We left quietly, holding the screen door so it wouldn't slam. The day was bright, hurt my eyes.

"See that house?" Ponyboy said, pointing. I looked. A small square house with a new front porch, new wood that looked out of place next to the old wood. Flower boxes. An old guy sitting on the front porch smoking a cigar. Ponyboy waved and the old guy waved back.

"That's Johnny's house," I stared, mouth open. I knew Johnny had lived in this neighborhood but it seemed strange to see his house.

"Do his parents still live there?"

"Yeah. That's his dad. He's kind of mellowed over the years,"

We started walking, and I tried to imagine my dad growing up here, getting into fights, making out with girls.

"Well, where my essay ends, Soda was all upset over Sandy. He'd really loved her. He would have married her. But she got pregnant and it wasn't Soda's. He was so crazy in love with her that he would have married her anyway,"

We walked, and then Ponyboy pointed out another house. This one was newer than most of the others, a ranch, probably built in the 70's.

"See that house?" I nodded.

"That's where the vacant lot was. They built that house around '75 I think. '76 maybe. Progress," He laughed.

"So Sandy went to Florida to have the baby and Soda just moped around for a long time. I thought he'd never get over it. And in a way he didn't,"

We were coming up on a park. With a fountain.

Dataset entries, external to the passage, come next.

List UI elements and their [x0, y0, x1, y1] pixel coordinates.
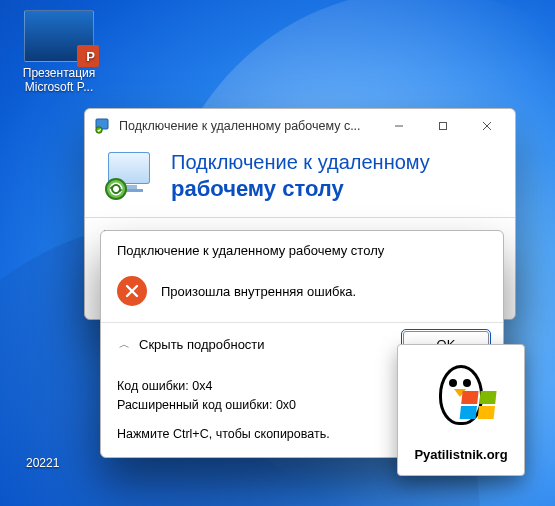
desktop-icon-label: Презентация Microsoft P... — [16, 66, 102, 94]
banner-line2: рабочему столу — [171, 175, 430, 203]
chevron-up-icon[interactable]: ︿ — [115, 337, 133, 352]
powerpoint-thumbnail-icon: P — [24, 10, 94, 62]
watermark-logo: Pyatilistnik.org — [397, 344, 525, 476]
window-title: Подключение к удаленному рабочему с... — [119, 119, 377, 133]
taskbar-date-fragment: 20221 — [26, 456, 59, 470]
svg-rect-3 — [440, 123, 447, 130]
watermark-text: Pyatilistnik.org — [414, 447, 507, 462]
rdp-banner: Подключение к удаленному рабочему столу — [85, 143, 515, 218]
error-message: Произошла внутренняя ошибка. — [161, 284, 356, 299]
penguin-windows-icon — [419, 359, 503, 443]
error-dialog-title: Подключение к удаленному рабочему столу — [101, 231, 503, 266]
titlebar[interactable]: Подключение к удаленному рабочему с... — [85, 109, 515, 143]
toggle-details-link[interactable]: Скрыть подробности — [139, 337, 403, 352]
svg-point-1 — [96, 127, 102, 133]
error-icon — [117, 276, 147, 306]
close-button[interactable] — [465, 111, 509, 141]
pptx-badge: P — [86, 49, 95, 64]
banner-line1: Подключение к удаленному — [171, 150, 430, 175]
desktop-icon-powerpoint[interactable]: P Презентация Microsoft P... — [16, 10, 102, 94]
rdp-banner-icon — [103, 149, 157, 203]
minimize-button[interactable] — [377, 111, 421, 141]
maximize-button[interactable] — [421, 111, 465, 141]
rdp-app-icon — [95, 118, 111, 134]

"Is that the park?" I said. Ponyboy nodded. It was like having a tour of a book I'd read, and it was weird. In the essay he'd said that the park would have made a pretty cool hangout, but his gang liked the vacant lot and Shepard's gang liked the alleys somewhere or other, and that the park was left to lovers and little kids.

I noticed a skate ramp in the park and smiled. Ponyboy noticed me noticing and he smiled ,too.

"That's new," he said.

I kicked a rock, and Ponyboy pulled out a cigarette.

"Hey, can I have one?" He shrugged, handed me one.

"Don't tell your dad I let you smoke. He'd skin me,"

I lit it and nodded at him, I wouldn't tell. Dad would skin me, or at least yell, or tell my mother.

"So in the essay I wrote I was in 10th grade then, Johnny was, too, even though he was two years older. I got moved up in grade school, and Johnny got left back in 9th grade, or 10th. Soda had been a junior when he dropped out of school, and the year I was a junior was the year he moped about Sandy,"

We kept walking, leaving the neighborhood behind. I liked Ponyboy's voice, his way of speaking. Kind of like my dad, but calmer. You could hear it in his voice, you could hear how many books he's read.

"So the next year when I was a senior, Darry got a better job. A job at some company, and I had a part time job, too. So we didn't need Soda's income like we did before. And that's when he left. Just upped and left, left us a note. I still remember it. It said, 'Sorry guys but I can't stay here anymore. I'll go crazy. I'll miss you guys but I just can't stay. Love, Sodapop,' "

We walked, and he was quiet, remembering.